Celine.She couldn’t account for how far she had pushed Bastien’s mistress last night. She couldn’t account for the frenzy that had come over her when she realised there was no limit to what Celine would let her do. She didn’t understand why—or how—it had cut her.
She told herself it was a stupid indulgence of the flesh, a one-time thing. She told herself the unusual loss of control was nothing to worry about. Paris was a long way from home, and once home, she would never think of Celine again.
It didn’t matter how carefully she breathed. Her throat felt sliced open.
She couldn’t wait any longer. What she had taken from Celine, what she had shown Celine, what Celine had made her feel—none of it could be taken back. The only comfort was in knowing she would never do it to herself again.
She went to Celine and squatted, her boots squeaking. She was fully dressed, her wilted cravat tied in a plain knot, the diamond pin in her coat pocket. She wanted to touch Celine again, even now. As though they hadn’t spent four hedonistic hours slaking themselves on each other. (Celine, reaching out a trembling finger to touch Kate’s mouth, wonder on her face; Celine, looking up at Kate that final time, tears sliding unnoticed into her hair, her eyes entirely, painfully sincere.) Swiftly, she squashed the thought. The only possible conclusion to the night was this.

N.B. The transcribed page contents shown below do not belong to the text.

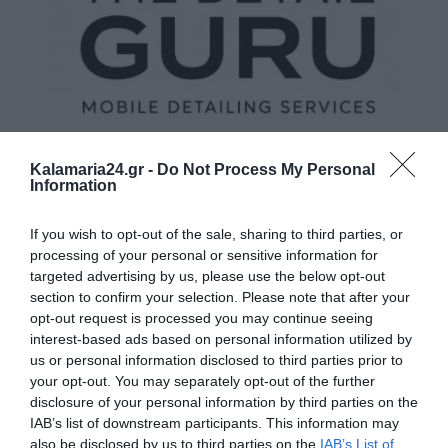
Kalamaria24.gr -
Do Not Process My Personal
Information
If you wish to opt-out of the sale, sharing to third parties, or
processing of your personal or sensitive information for
targeted advertising by us, please use the below opt-out
section to confirm your selection. Please note that after your
opt-out request is processed you may continue seeing
interest-based ads based on personal information utilized by
us or personal information disclosed to third parties prior to
your opt-out. You may separately opt-out of the further
disclosure of your personal information by third parties on the
IAB’s list of downstream participants. This information may
also be disclosed by us to third parties on the
IAB’s List of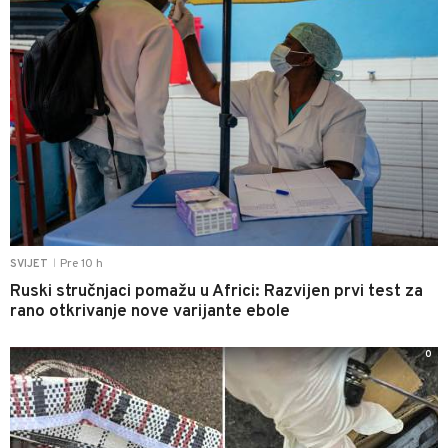
Pre 10 h
SVIJET
|
Ruski stručnjaci pomažu u Africi: Razvijen prvi test za
rano otkrivanje nove varijante ebole
0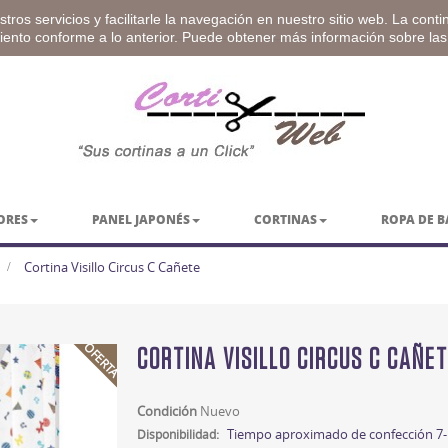
tros servicios y facilitarle la navegación en nuestro sitio web. La cont
miento conforme a lo anterior. Puede obtener más información sobre la
ORES
PANEL JAPONÉS
CORTINAS
ROPA DE 
>
Cortina Visillo Circus C Cañete
OFERTA
CORTINA VISILLO CIRCUS C CAÑE
Condición
Nuevo
Tiempo aproximado de confección 7-
Disponibilidad: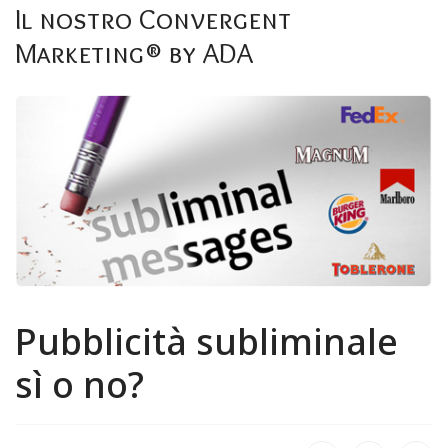
Formula Orange
Il
nostro
Convergent
Servizi
Marketing®
by
ADA
Contatti
Pubblicità
subliminale
sì
o
no?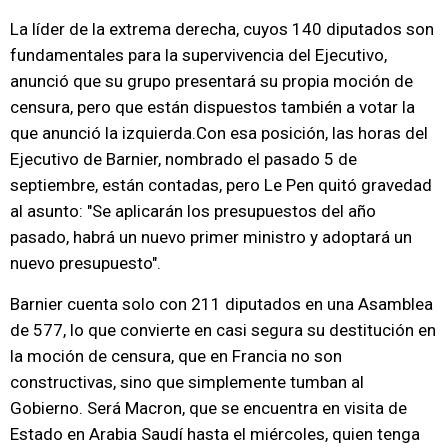
La líder de la extrema derecha, cuyos 140 diputados son
fundamentales para la supervivencia del Ejecutivo,
anunció que su grupo presentará su propia moción de
censura, pero que están dispuestos también a votar la
que anunció la izquierda.Con esa posición, las horas del
Ejecutivo de Barnier, nombrado el pasado 5 de
septiembre, están contadas, pero Le Pen quitó gravedad
al asunto: "Se aplicarán los presupuestos del año
pasado, habrá un nuevo primer ministro y adoptará un
nuevo presupuesto".
Barnier cuenta solo con 211 diputados en una Asamblea
de 577, lo que convierte en casi segura su destitución en
la moción de censura, que en Francia no son
constructivas, sino que simplemente tumban al
Gobierno. Será Macron, que se encuentra en visita de
Estado en Arabia Saudí hasta el miércoles, quien tenga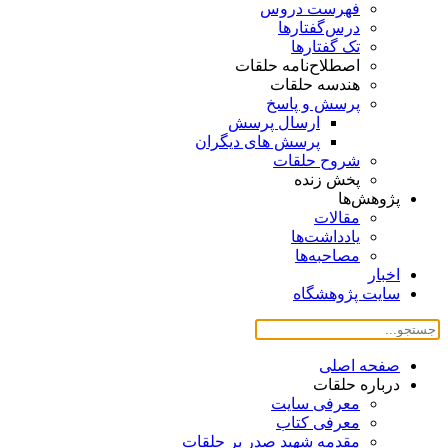
فهرست دروس
درس‌گفتار‌ها
تک گفتارها
اصطلاح‌نامه حلقات
هندسه حلقات
پرسش و پاسخ
ارسال پرسش
پرسش های دیگران
شروح حلقات
پخش زنده
پژوهش‌ها
مقالات
یادداشت‌ها
مصاحبه‌ها
اخبار
سایت پژوهشگاه
صفحه اصلی
درباره حلقات
معرفی سایت
معرفی کتاب
مقدمه شهید صدر بر حلقات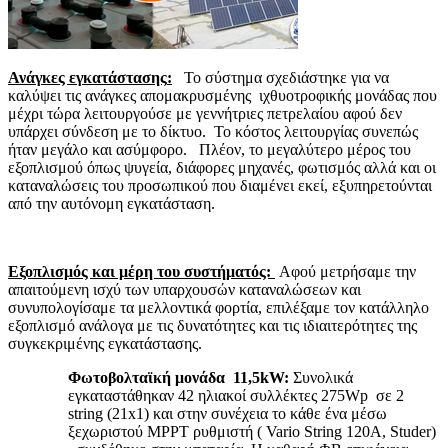
Ανάγκες εγκατάστασης
:
Το σύστημα σχεδιάστηκε για να
καλύψει τις ανάγκες απομακρυσμένης ιχθυοτροφικής μονάδας που
μέχρι τώρα λειτουργούσε με γεννήτριες πετρελαίου αφού δεν
υπάρχει σύνδεση με το δίκτυο. Το κόστος λειτουργίας συνεπώς
ήταν μεγάλο και ασύμφορο. Πλέον, το μεγαλύτερο μέρος του
εξοπλισμού όπως ψυγεία, διάφορες μηχανές, φωτισμός αλλά και οι
καταναλώσεις του προσωπικού που διαμένει εκεί, εξυπηρετούνται
από την αυτόνομη εγκατάσταση.
Εξοπλισμός και μέρη του συστήματός:
Αφού μετρήσαμε την
απαιτούμενη ισχύ των υπαρχουσών καταναλώσεων και
συνυπολογίσαμε τα μελλοντικά φορτία, επιλέξαμε τον κατάλληλο
εξοπλισμό ανάλογα με τις δυνατότητες και τις ιδιαιτερότητες της
συγκεκριμένης εγκατάστασης.
Φωτοβολταϊκή μονάδα 11,5kW
:
Συνολικά
εγκαταστάθηκαν 42 ηλιακοί συλλέκτες 275Wp σε 2
string (21x1) και στην συνέχεια το κάθε ένα μέσω
ξεχωριστού MPPT ρυθμιστή ( Vario String 120Α, Studer)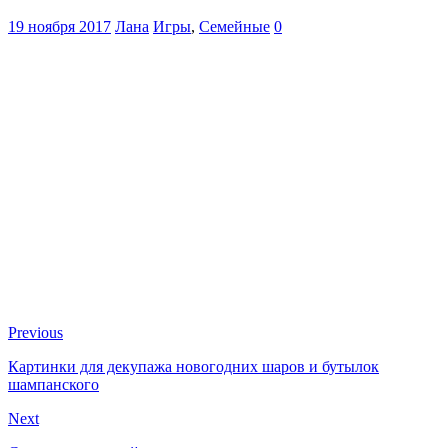
19 ноября 2017
Лана
Игры
,
Семейные
0
Previous
Картинки для декупажа новогодних шаров и бутылок
шампанского
Next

She took the ring off her left hand and slid it onto Celine’s unresisting index finger. It was a gold band topped with a square sapphire. Celine’s eyes traced the movement from beneath her lowered lashes, but she said nothing.
“To remember me by,” Kate said, and didn’t let herself think about why it felt necessary.
One of the ring’s broad sides was flawed, pockmarked where Celine had bitten down on Kate’s fingers in their final, impossible embrace. Celine regarded it, and Kate could see her struggling up to the surface, trying to gather her wits, perturbed by the heavy jewellery on her finger.